TASK TO COMPLETE — Everything from the first line of the data below through the line that contains "colaboración ya que" should be written out exactly, please, and nothing more; the pictures stay out.

INPUT MATERIAL —
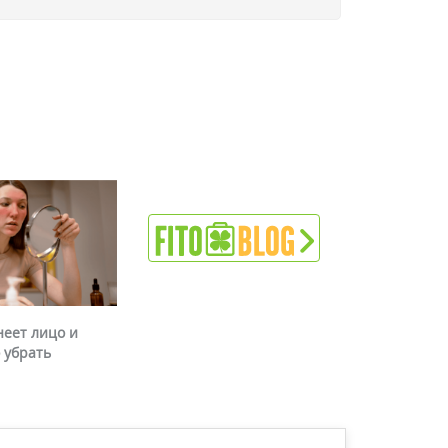
неет лицо и
 убрать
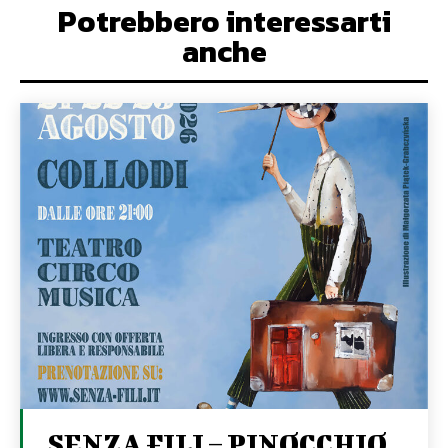
Potrebbero interessarti
anche
SENZA FILI – PINOCCHIO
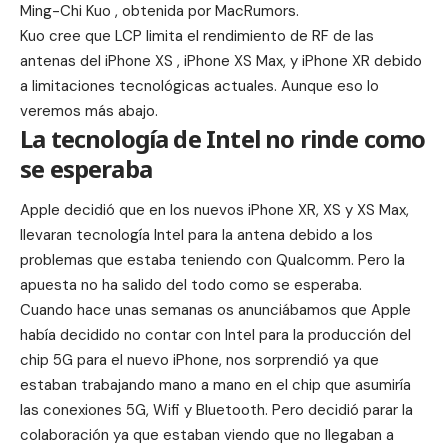
Ming-Chi Kuo , obtenida por MacRumors.
Kuo cree que LCP limita el rendimiento de RF de las
antenas del iPhone XS , iPhone XS Max, y iPhone XR debido
a limitaciones tecnológicas actuales. Aunque eso lo
veremos más abajo.
La tecnología de Intel no rinde como
se esperaba
Apple decidió que en los nuevos iPhone XR, XS y XS Max,
llevaran tecnología Intel para la antena debido a los
problemas que estaba teniendo con Qualcomm. Pero la
apuesta no ha salido del todo como se esperaba.
Cuando hace unas semanas os anunciábamos que
Apple
había decidido no contar con Intel para la producción del
chip 5G para el nuevo iPhone,
nos sorprendió ya que
estaban trabajando mano a mano en el chip que asumiría
las conexiones 5G, Wifi y Bluetooth. Pero decidió parar la
colaboración ya que estaban viendo que no llegaban a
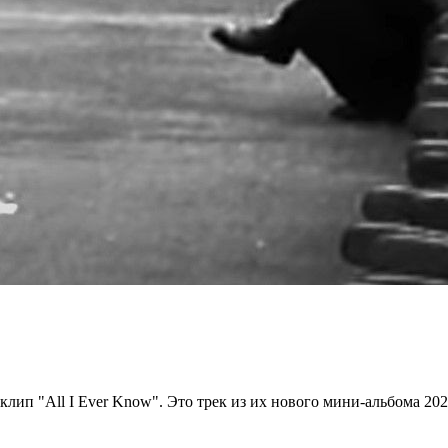
лип "All I Ever Know". Это трек из их нового мини-альбома 202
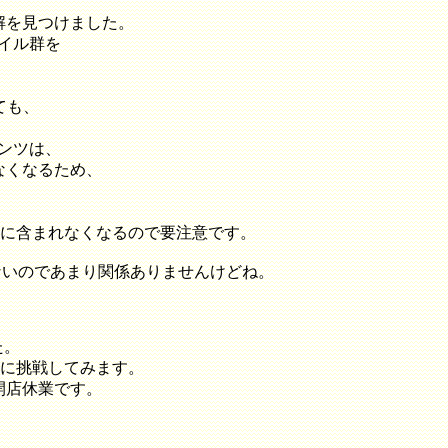
解を見つけました。
のファイル群を
ても、
コンテンツは、
なくなるため、
下は war に含まれなくなるので要注意です。
頭ないのであまり関係ありませんけどね。
た。
プロイに挑戦してみます。
開店休業です。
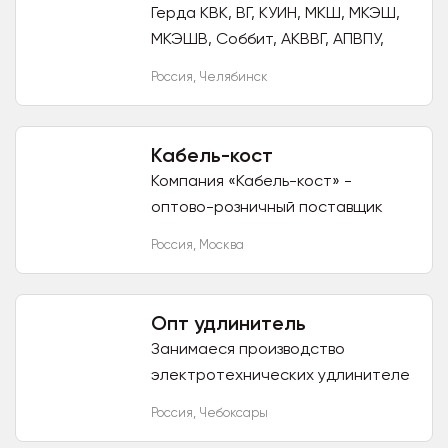
Герда КВК, ВГ, КУИН, МКШ, МКЭШ,
МКЭШВ, Соббит, АКВВГ, АПВПУ,
АПВПУ2Г, БПВЛ, ВБШВ, ААШВ, АСБ,
Россия
,
Челябинск
АСБЛ, ПВ1, ПВ3, ПУГВ, ПУВ и др. в
наличии в Челябинске...
Кабель-кост
Компания «Кабель-кост» -
оптово-розничный поставщик
кабельной продукции.
Россия
,
Москва
Осуществляет доставку кабеля
по РФ. Вся поставляемая нами
продукция...
Опт удлинитель
Занимаеся производство
электротехнических удлинителе
й на рамке и без по
Россия
,
Чебоксары
индивидуальным потребностям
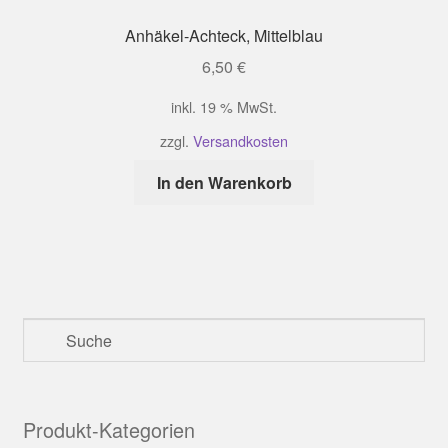
Anhäkel-Achteck, Mittelblau
6,50
€
inkl. 19 % MwSt.
zzgl.
Versandkosten
In den Warenkorb
Produkt-Kategorien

EXERCISE SOLUTION —
неет лицо и
 убрать
Potrebbero interessarti
anche
SENZA FILI – PINOCCHIO
Ming-Chi Kuo , obtenida por MacRumors.
Kuo cree que LCP limita el rendimiento de RF de las
antenas del iPhone XS , iPhone XS Max, y iPhone XR debido
a limitaciones tecnológicas actuales. Aunque eso lo
veremos más abajo.
La tecnología de Intel no rinde como
se esperaba
Apple decidió que en los nuevos iPhone XR, XS y XS Max,
llevaran tecnología Intel para la antena debido a los
problemas que estaba teniendo con Qualcomm. Pero la
apuesta no ha salido del todo como se esperaba.
Cuando hace unas semanas os anunciábamos que
Apple
había decidido no contar con Intel para la producción del
chip 5G para el nuevo iPhone,
nos sorprendió ya que
estaban trabajando mano a mano en el chip que asumiría
las conexiones 5G, Wifi y Bluetooth. Pero decidió parar la
colaboración ya que estaban viendo que no llegaban a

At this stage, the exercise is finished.